How to complete this task => All entries need to be written out verbatim, with pictures omitted.

Recorded data =>
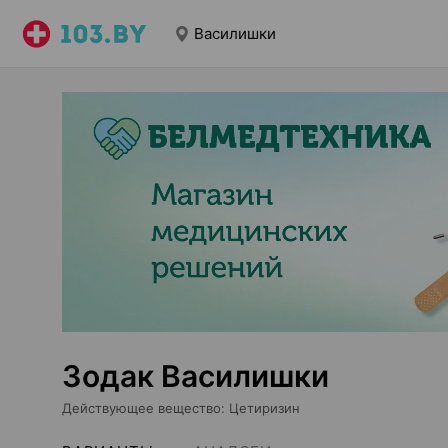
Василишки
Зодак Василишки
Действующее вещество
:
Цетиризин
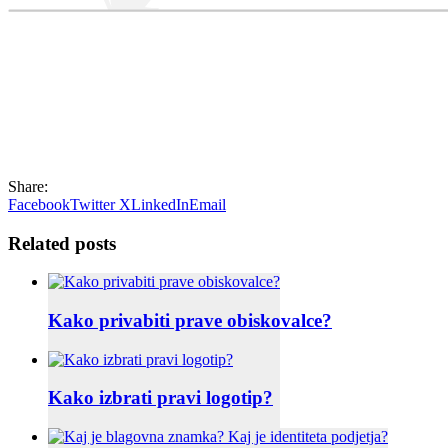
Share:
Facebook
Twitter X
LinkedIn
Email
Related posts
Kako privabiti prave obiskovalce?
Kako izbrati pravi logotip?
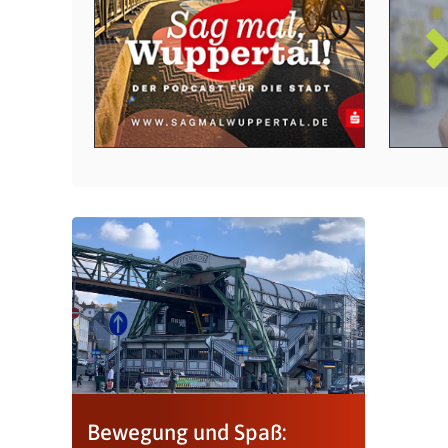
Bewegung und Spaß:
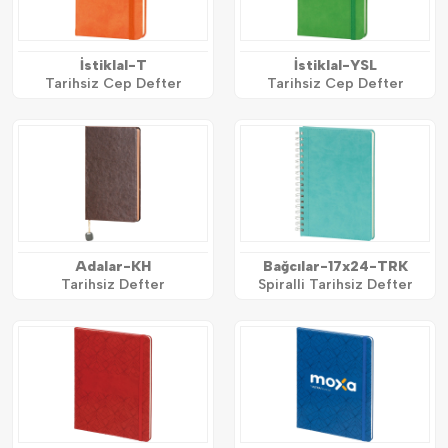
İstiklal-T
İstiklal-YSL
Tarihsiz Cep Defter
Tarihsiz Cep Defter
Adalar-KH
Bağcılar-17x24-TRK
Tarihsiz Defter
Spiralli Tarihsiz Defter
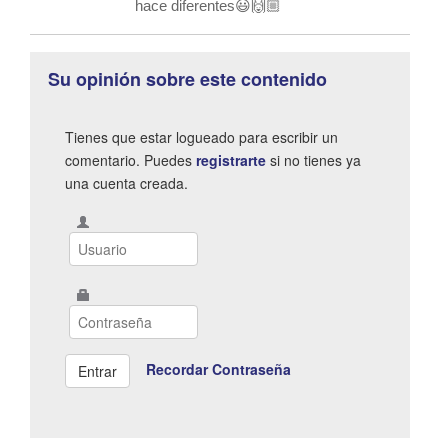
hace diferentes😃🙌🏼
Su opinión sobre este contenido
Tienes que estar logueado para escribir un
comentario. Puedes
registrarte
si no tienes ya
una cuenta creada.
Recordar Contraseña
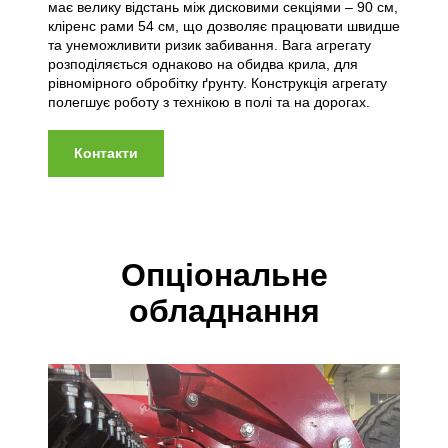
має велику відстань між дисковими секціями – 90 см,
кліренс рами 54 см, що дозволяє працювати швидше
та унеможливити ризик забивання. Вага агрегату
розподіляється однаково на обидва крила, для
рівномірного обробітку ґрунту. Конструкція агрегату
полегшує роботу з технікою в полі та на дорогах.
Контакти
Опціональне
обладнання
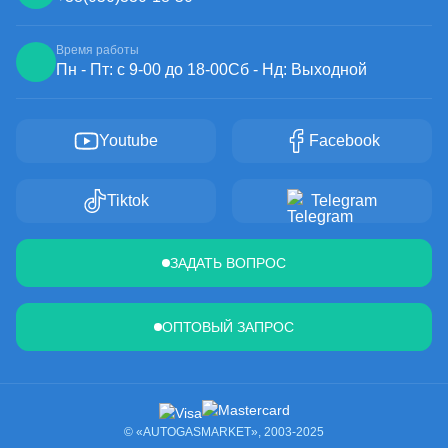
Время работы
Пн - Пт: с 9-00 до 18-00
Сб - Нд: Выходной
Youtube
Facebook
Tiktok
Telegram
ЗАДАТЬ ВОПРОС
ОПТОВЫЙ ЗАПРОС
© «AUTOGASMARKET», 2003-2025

Output of the exercise =>
Василишки
Зодак Василишки
Действующее вещество
:
Цетиризин
Share:
Facebook
Twitter X
LinkedIn
Email
Related posts
Kako privabiti prave obiskovalce?
Kako izbrati pravi logotip?
Bewegung und Spaß:
İstiklal-T
İstiklal-YSL
Tarihsiz Cep Defter
Tarihsiz Cep Defter
Adalar-KH
Bağcılar-17x24-TRK
Tarihsiz Defter
Spiralli Tarihsiz Defter
hace diferentes😃🙌🏼
Su opinión sobre este contenido
Tienes que estar logueado para escribir un
comentario. Puedes
registrarte
si no tienes ya
una cuenta creada.
Recordar Contraseña
має велику відстань між дисковими секціями – 90 см,
кліренс рами 54 см, що дозволяє працювати швидше
та унеможливити ризик забивання. Вага агрегату
розподіляється однаково на обидва крила, для
рівномірного обробітку ґрунту. Конструкція агрегату
полегшує роботу з технікою в полі та на дорогах.
Контакти
Опціональне
обладнання
Время работы
Пн - Пт: с 9-00 до 18-00
Сб - Нд: Выходной
Youtube
Facebook
Tiktok
Telegram
ЗАДАТЬ ВОПРОС
ОПТОВЫЙ ЗАПРОС
© «AUTOGASMARKET», 2003-2025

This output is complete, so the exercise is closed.